How do they do it? Mainly tax breaks and special provisions. The report explains:

"If an independent oil and gas company constructs an asset like an oil rig, for example, it can claim a tax deduction for all of its intangible drilling costs (IDC), which include the costs of designing and fabricating drilling platforms."

This provision seems especially unfair because it allows oil companies to deduct expenses related to building an asset from their taxable income and defer payment to a later date. By contrast, other parties who construct an asset would have to expense the costs related to building that asset over a long period of time, typically based on the asset's useful life.

As the report explains, the ability to defer payments year after year can result in a company's total deferred liabilities reaching gargantuan amounts. ExxonMobil, for instance, deferred $54.5 billion of tax liabilities in the latest fiscal year. While Exxon will eventually pay this money back to the government, it won't have to pay any interest on it, even if it takes two decades to repay.

If that doesn't worsen public disapproval of oil companies, perhaps the fact that some smaller companies actually got money from the government while deferring most or all of their taxes will. For instance, Pioneer Natural Resources, a Houston-based independent exploration and production company, deferred all of its taxes from 2009 to 2013 while reporting negative current income taxes over the period, meaning it effectively received $6 million from the government.
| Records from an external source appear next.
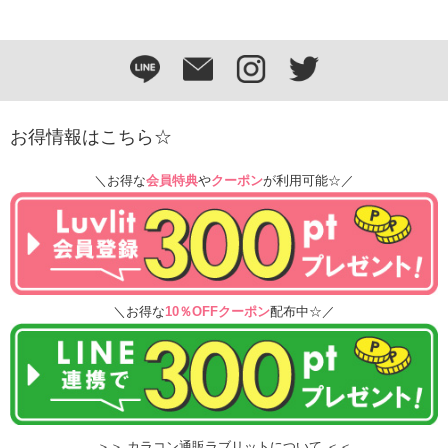
お得情報はこちら☆
＼お得な
会員特典
や
クーポン
が利用可能☆／
＼お得な
10％OFFクーポン
配布中☆／
＞＞ カラコン通販ラブリットについて ＜＜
Is the tax code really all that generous?
While an 11.7% effective tax rate seems way too low and the various deductions, tax breaks, and other loopholes appear unfair, it's important to note a few points before lambasting the entire industry.

Firstly, despite paying a below-average corporate income tax rate, oil companies are among the biggest contributors to government tax revenues. According to an analysis by Standard & Poor's Capital IQ, three of the nation's largest oil companies -- Exxon, Chevron, and ConocoPhillips -- paid the biggest portion of corporate income taxes in absolute terms from 2007 to 2012.
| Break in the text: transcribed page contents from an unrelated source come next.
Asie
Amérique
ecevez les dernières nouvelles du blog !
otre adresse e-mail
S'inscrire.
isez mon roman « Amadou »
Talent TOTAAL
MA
The three companies added $146 billion, $85.5 billion, and $58.2 billion, respectively, to Uncle Sam's coffers over the period. And that's just a fraction of all the taxes and duties they're required to pay. For instance, Exxon alone paid a whopping $67 billion in sales-based taxes ($30.6 billion) and other taxes ($36.4 billion) last year, nearly three times the $24.3 billion it paid in income taxes.

Secondly, there are good reasons for allowing companies to make deductions for exploration drilling. Despite radical advances in technology, infrastructure, and safety over the past several years, the oil and gas exploration business remains fraught with risk, and dry holes occur more frequently than you might think. That's why it makes sense to compensate these companies for taking on that risk.

Lastly, it seems rational for the smaller independent oil and gas producers to pay less in taxes than their Big Oil counterparts. Many of these companies are heavily leveraged when they start out, and it typically takes at least a few years before they can cover their drilling expenses through cash flow. Considering it was the smaller independent companies that gave us the shale energy boom, it seems logical to provide them with the right incentives to keep supplying us with cheap energy.

The bottom line
All in all, while certain provisions of the tax code related to taxation of oil & gas companies appear unfair, it's important to remember that the industry pays a lot more than just corporate income taxes and is one of the biggest contributors to U.S. government tax revenues. In that light, the industry's tax breaks and special provisions look less unreasonable.